#### [EXERCISE DIRECTIONS]
In the entries below, begin at the line that has "嗎？」 新書首發 經典同步優惠 限時開搶 書展期" and stop after the line that has "aider à choisir"; output those lines exactly, leaving out pictures.

#### [THE RECORDS]
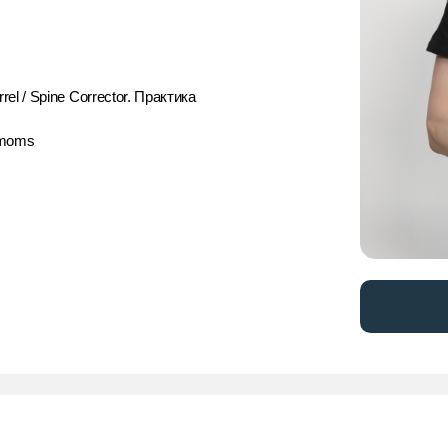
 Spine Corrector. Практика
ms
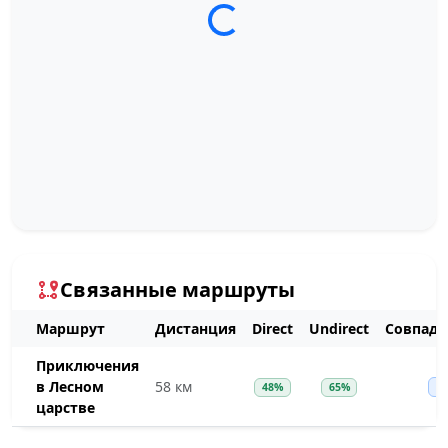
Загрузка трека...
Связанные маршруты
Маршрут
Дистанция
Direct
Undirect
Совпаде
Приключения
в Лесном
58 км
48%
65%
~
царстве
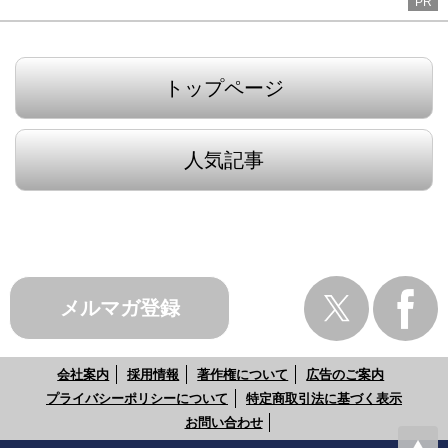
PR
トップページ
人気記事
メルマガ登録
会社案内
採用情報
著作権について
広告のご案内
プライバシーポリシーについて
特定商取引法に基づく表示
お問い合わせ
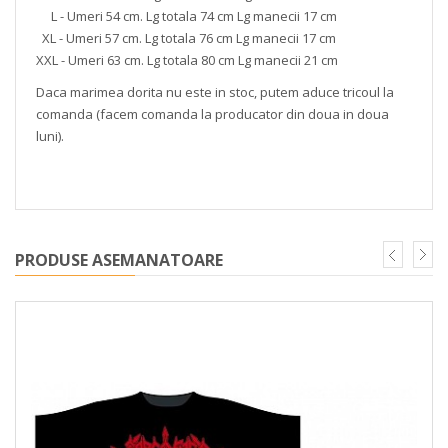
L - Umeri 54 cm. Lg totala 74 cm Lg manecii 17 cm
XL - Umeri 57 cm. Lg totala 76 cm Lg manecii 17 cm
XXL - Umeri 63 cm. Lg totala 80 cm Lg manecii 21 cm
Daca marimea dorita nu este in stoc, putem aduce tricoul la
comanda (facem comanda la producator din doua in doua
luni).
PRODUSE ASEMANATOARE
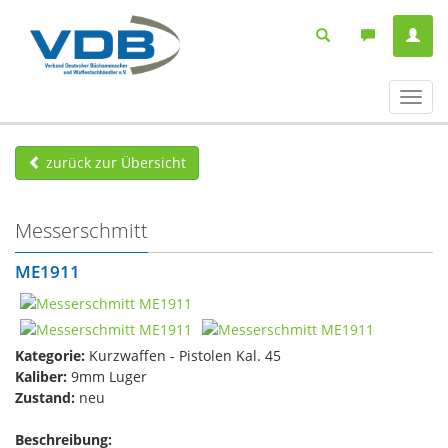
Navig
ein-/
zurück zur Übersicht
Messerschmitt
ME1911
Kategorie:
Kurzwaffen - Pistolen Kal. 45
Kaliber:
9mm Luger
Zustand:
neu
Beschreibung:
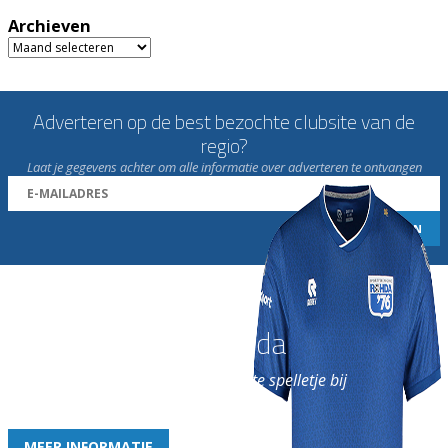
Archieven
Archieven
Adverteren op de best bezochte clubsite van de
regio?
Laat je gegevens achter om alle informatie over adverteren te ontvangen
Word nu lid van Rohda
en geniet iedere week van het leukste spelletje bij
de leukste club!
MEER INFORMATIE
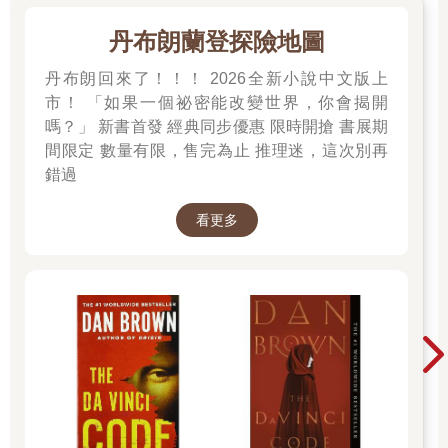
紋。這八人都見過鼻煙壺，所以心裡很是驚異，他們戰戰兢兢地
瞄了緊閉的辦公室門一眼，聽見愛蜜莉亞小姐在吹口哨。
丹布朗蘭登探險地圖
「對啊，那是什麼，小不點？」
丹布朗回來了！！！ 2026全新小說中文版上
市！ 「如果一個祕密能改變世界，你會揭開
駝子聞言抬頭，嘴巴一動，說話了：「哦，這個啊，這是專門對
嗎？」 新書首發 經典同步優惠 限時開搶 書展期
付好管閒事的人的。」
間限定 數量有限，售完為止 推理迷，這次別再
錯過
駝子瘦巴巴的手伸進鼻煙壺裡，捻了什麼東西吃，可是卻沒有請
他們也嚐一嚐。他捻的並不是鼻煙，而是混合了糖和可可的零
食。他就像是捻鼻煙一樣，抹了一小撮在下唇，再伸舌舔掉，舔
看更多
的時候還會像在扮鬼臉。
「我腦子裡的牙老讓我覺得嘴裡有酸味，」他解釋說。「所以我
才得吃這種甜的東西。」
那群人仍擠在四周，覺得怪怪的，搞不清楚狀況。這種感覺其實
一直沒有散去，只是會被另一種感覺給蓋過：房裡的一種親密感
和模糊的慶典氣氛。這晚在店鋪裡的人分別是：（海斯提．馬
龍，羅伯．卡爾佛．黑爾，默利．萊恩，維林牧師，瑞普．維爾
波恩，亨利．福特．克林普，赫瑞斯．威爾斯）。除了維林牧師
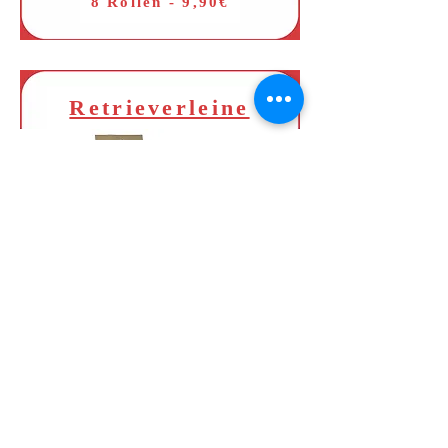
8 Rollen - 9,90€
Retrieverleine
12,90€
Barf Shop "Van Loeper" in Berlin,
Dunckerstr. 16
Email:
info@vanloeper.com
Tel: 0176 80 11 93 02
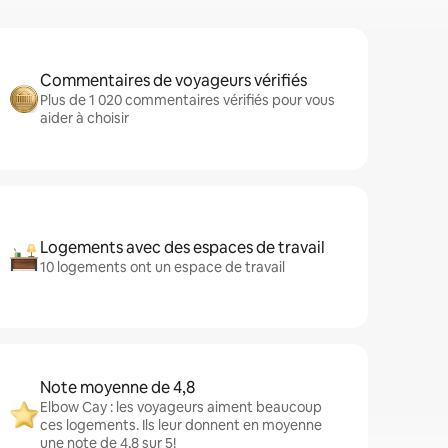
Commentaires de voyageurs vérifiés
Plus de 1 020 commentaires vérifiés pour vous
aider à choisir
Logements avec des espaces de travail
10 logements ont un espace de travail
Note moyenne de 4,8
Elbow Cay : les voyageurs aiment beaucoup
ces logements. Ils leur donnent en moyenne
une note de 4,8 sur 5!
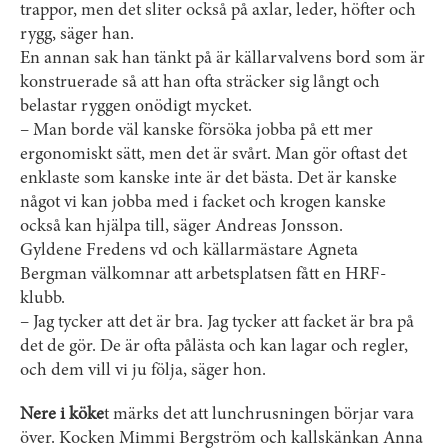
trappor, men det sliter också på axlar, leder, höfter och
rygg, säger han.
En annan sak han tänkt på är källarvalvens bord som är
konstruerade så att han ofta sträcker sig långt och
belastar ryggen onödigt mycket.
– Man borde väl kanske försöka jobba på ett mer
ergonomiskt sätt, men det är svårt. Man gör oftast det
enklaste som kanske inte är det bästa. Det är kanske
något vi kan jobba med i facket och krogen kanske
också kan hjälpa till, säger Andreas Jonsson.
Gyldene Fredens vd och källarmästare Agneta
Bergman välkomnar att arbetsplatsen fått en HRF-
klubb.
– Jag tycker att det är bra. Jag tycker att facket är bra på
det de gör. De är ofta pålästa och kan lagar och regler,
och dem vill vi ju följa, säger hon.
Nere i köke
t märks det att lunchrusningen börjar vara
över. Kocken Mimmi Bergström och kallskänkan Anna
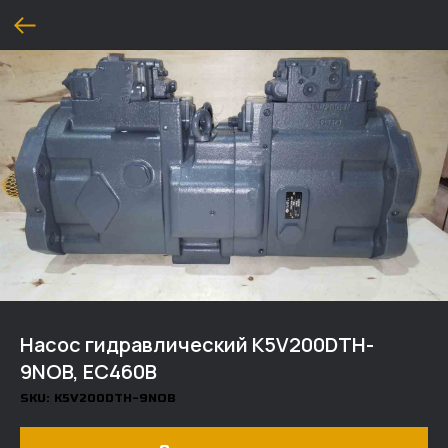
Насос гидравлический K5V200DTH-
9NOB, EC460B
SKU:
K5V200DTH-9NOB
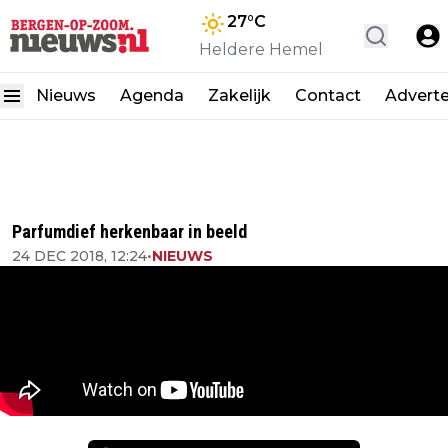
27
°C
Heldere Hemel
Nieuws
Agenda
Zakelijk
Contact
Advert
Parfumdief herkenbaar in beeld
24 DEC 2018, 12:24
•
NIEUWS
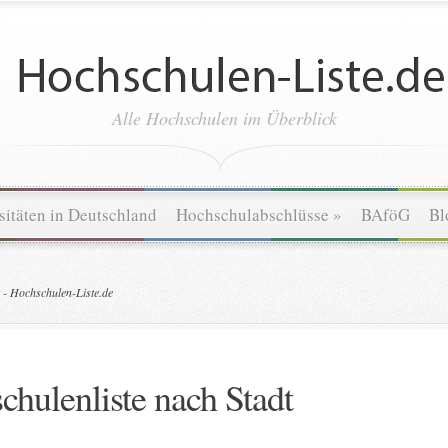
Alle Hochschulen im Überblick
sitäten in Deutschland
Hochschulabschlüsse
»
BAföG
Bl
 - Hochschulen-Liste.de
chulenliste nach Stadt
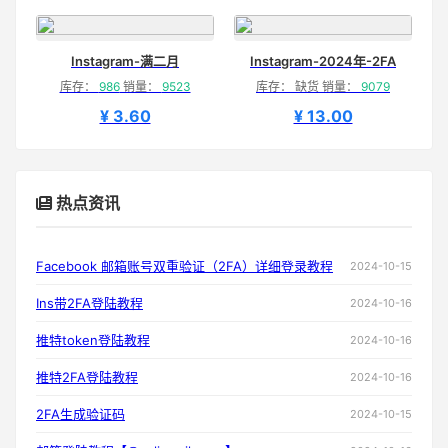
Instagram-满二月
Instagram-2024年-2FA
库存：
986
销量：
9523
库存： 缺货 销量：
9079
¥ 3.60
¥ 13.00
热点资讯
Facebook 邮箱账号双重验证（2FA）详细登录教程
2024-10-15
Ins带2FA登陆教程
2024-10-16
推特token登陆教程
2024-10-16
推特2FA登陆教程
2024-10-16
2FA生成验证码
2024-10-15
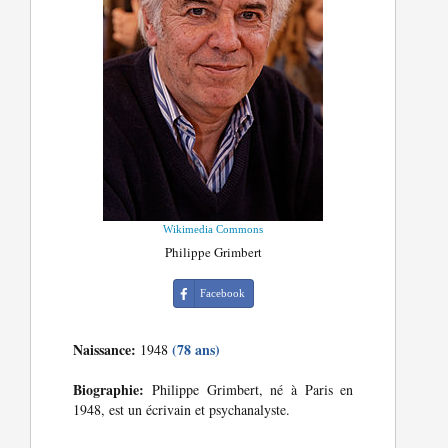
Wikimedia Commons
Philippe Grimbert
Facebook
Naissance:
(78 ans)
1948
Biographie:
Philippe Grimbert, né à Paris en
1948, est un écrivain et psychanalyste.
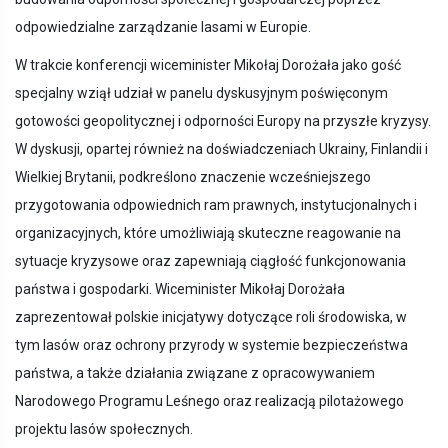
odpowiedzialne zarządzanie lasami w Europie.
W trakcie konferencji wiceminister Mikołaj Dorożała jako gość
specjalny wziął udział w panelu dyskusyjnym poświęconym
gotowości geopolitycznej i odporności Europy na przyszłe kryzysy.
W dyskusji, opartej również na doświadczeniach Ukrainy, Finlandii i
Wielkiej Brytanii, podkreślono znaczenie wcześniejszego
przygotowania odpowiednich ram prawnych, instytucjonalnych i
organizacyjnych, które umożliwiają skuteczne reagowanie na
sytuacje kryzysowe oraz zapewniają ciągłość funkcjonowania
państwa i gospodarki. Wiceminister Mikołaj Dorożała
zaprezentował polskie inicjatywy dotyczące roli środowiska, w
tym lasów oraz ochrony przyrody w systemie bezpieczeństwa
państwa, a także działania związane z opracowywaniem
Narodowego Programu Leśnego oraz realizacją pilotażowego
projektu lasów społecznych.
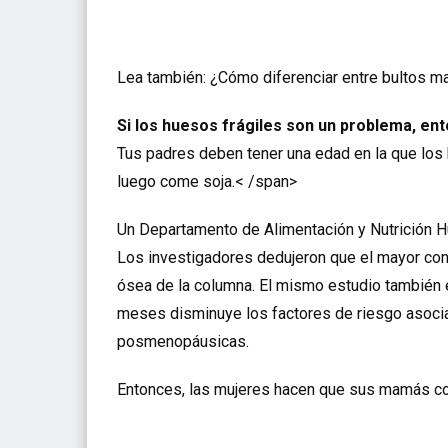
Lea también:
¿Cómo diferenciar entre bultos m
Si los huesos frágiles son un problema, en
Tus padres deben tener una edad en la que los h
luego come soja.< /span>
Un Departamento de Alimentación y Nutrición Hum
Los investigadores dedujeron que el mayor cont
ósea de la columna. El mismo estudio también e
meses disminuye los factores de riesgo asoci
posmenopáusicas.
Entonces, las mujeres hacen que sus mamás co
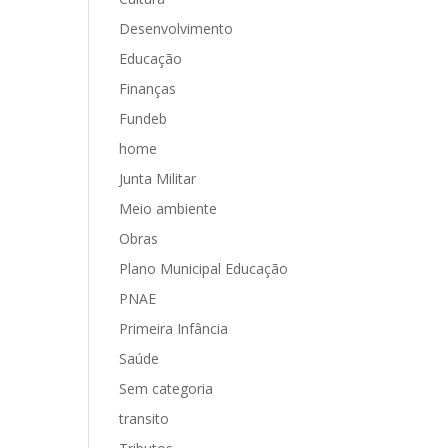
Desenvolvimento
Educação
Finanças
Fundeb
home
Junta Militar
Meio ambiente
Obras
Plano Municipal Educação
PNAE
Primeira Infância
Saúde
Sem categoria
transito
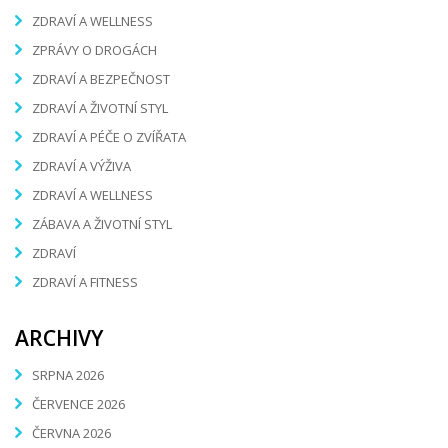
ZDRAVÍ A WELLNESS
ZPRÁVY O DROGÁCH
ZDRAVÍ A BEZPEČNOST
ZDRAVÍ A ŽIVOTNÍ STYL
ZDRAVÍ A PÉČE O ZVÍŘATA
ZDRAVÍ A VÝŽIVA
ZDRAVÍ A WELLNESS
ZÁBAVA A ŽIVOTNÍ STYL
ZDRAVÍ
ZDRAVÍ A FITNESS
ARCHIVY
SRPNA 2026
ČERVENCE 2026
ČERVNA 2026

#### [REPLY TO THE TASK]
嗎？」 新書首發 經典同步優惠 限時開搶 書展期
付好管閒事的人的。」
間限定 數量有限，售完為止 推理迷，這次別再
錯過
駝子瘦巴巴的手伸進鼻煙壺裡，捻了什麼東西吃，可是卻沒有請
他們也嚐一嚐。他捻的並不是鼻煙，而是混合了糖和可可的零
食。他就像是捻鼻煙一樣，抹了一小撮在下唇，再伸舌舔掉，舔
看更多
的時候還會像在扮鬼臉。
「我腦子裡的牙老讓我覺得嘴裡有酸味，」他解釋說。「所以我
才得吃這種甜的東西。」
那群人仍擠在四周，覺得怪怪的，搞不清楚狀況。這種感覺其實
一直沒有散去，只是會被另一種感覺給蓋過：房裡的一種親密感
和模糊的慶典氣氛。這晚在店鋪裡的人分別是：（海斯提．馬
龍，羅伯．卡爾佛．黑爾，默利．萊恩，維林牧師，瑞普．維爾
波恩，亨利．福特．克林普，赫瑞斯．威爾斯）。除了維林牧師
8 Rollen - 9,90€
Retrieverleine
12,90€
Barf Shop "Van Loeper" in Berlin,
Dunckerstr. 16
Email:
info@vanloeper.com
Tel: 0176 80 11 93 02
Commentaires de voyageurs vérifiés
Plus de 1 020 commentaires vérifiés pour vous
aider à choisir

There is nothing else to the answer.